Overlaying the whole two weeks has been a pair of annoying colds. As we mentioned in the last posting, Louise came down with one as we approached the suburbs of NY. Those 5 days we spent at Ardsley Acres were in part to get her past the worst of it. Well, spend 24 hours a day rarely further from someone with a cold than the length of a motel room, and you're bound to be in trouble. Just as we left Ardsley, Jeff's throat started to burn, and pretty soon the rest of the symptoms followed. We ended up spending three nights in Milford PA, partly to avoid two days of rain but, as at Ardsley, to get Jeff past the worst of the cold. That low spot we hit two days ago turns out to have been Louise's last night of her cold, more or less, and Jeff now sees some hope since he's on a similar schedule, but ten days behind Louise. In short, the coughing and tiredness have played a part in dragging down our spirits of late, but hope is around the corner.

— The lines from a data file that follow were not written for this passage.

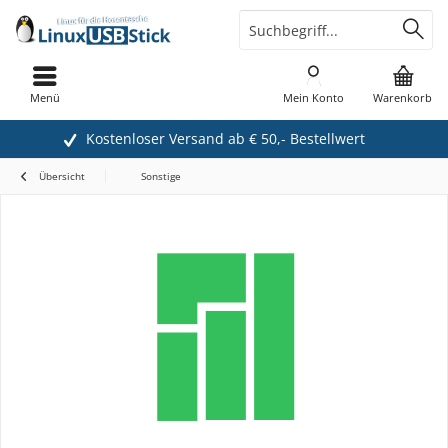
Menü
Mein Konto
Warenkorb
Kostenloser Versand ab € 50,- Bestellwert
Übersicht
Sonstige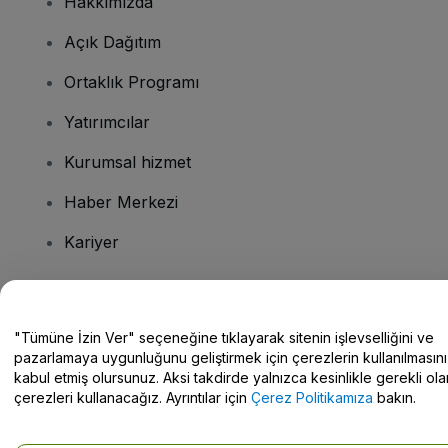
Hakkımızda
Açık Dağıtım
Ortaklık Programı
Yatırımcılar
Kurumsal hizmet
Haber Merkezi
Kariyer
Sorularınız mı var?
"Tümüne İzin Ver" seçeneğine tıklayarak sitenin işlevselliğini ve
pazarlamaya uygunluğunu geliştirmek için çerezlerin kullanılmasını
Yardım Merkezi / Bize Ulaşın
kabul etmiş olursunuz. Aksi takdirde yalnızca kesinlikle gerekli ola
çerezleri kullanacağız. Ayrıntılar için
Çerez Politikamıza
bakın.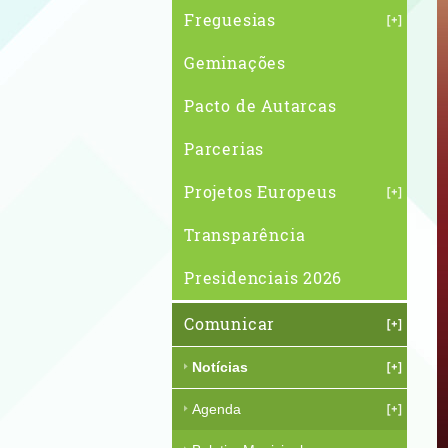
Freguesias
Geminações
Pacto de Autarcas
Parcerias
Projetos Europeus
Transparência
Presidenciais 2026
Comunicar
Notícias
Agenda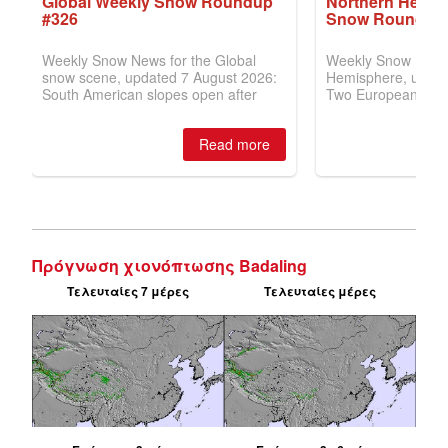
Πρόγνωση χιονόπτωσης Badaling
Τελευταίες 7 μέρες
Τελευταίες μέρες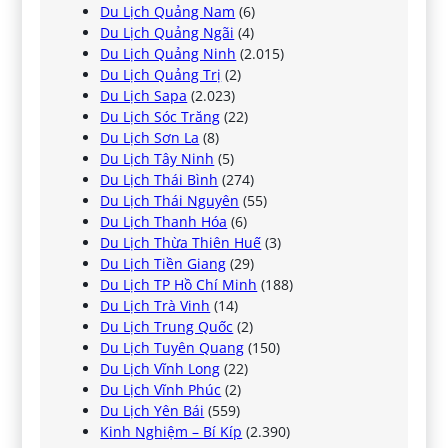
Du Lịch Quảng Nam
(6)
Du Lịch Quảng Ngãi
(4)
Du Lịch Quảng Ninh
(2.015)
Du Lịch Quảng Trị
(2)
Du Lịch Sapa
(2.023)
Du Lịch Sóc Trăng
(22)
Du Lịch Sơn La
(8)
Du Lịch Tây Ninh
(5)
Du Lịch Thái Bình
(274)
Du Lịch Thái Nguyên
(55)
Du Lịch Thanh Hóa
(6)
Du Lịch Thừa Thiên Huế
(3)
Du Lịch Tiền Giang
(29)
Du Lịch TP Hồ Chí Minh
(188)
Du Lịch Trà Vinh
(14)
Du Lịch Trung Quốc
(2)
Du Lịch Tuyên Quang
(150)
Du Lịch Vĩnh Long
(22)
Du Lịch Vĩnh Phúc
(2)
Du Lịch Yên Bái
(559)
Kinh Nghiệm – Bí Kíp
(2.390)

Another factor has been the changed nature of the trip, which has led to some surprising discoveries but carried with it the stress of uncertainty. For the first hundred days of this trip, all but 7 nights were booked before we left Seattle (three places where we had lots of options for lodging and needed flexibility for route selection). The next week wasn't booked but the route was fairly fixed, and proceeded smoothly. Since leaving the NY metro area, however, we've been booking rooms only a day or two ahead, keeping an eye on the weather, and followed only a general outline of a route. This gives us flexibility, but the downside is the stress of finding those places -- for example a major re-routing when a plan to go back through New Paltz would have put us there while the local college celebrated Parents Weekend, and every motel room was booked for 50 miles out.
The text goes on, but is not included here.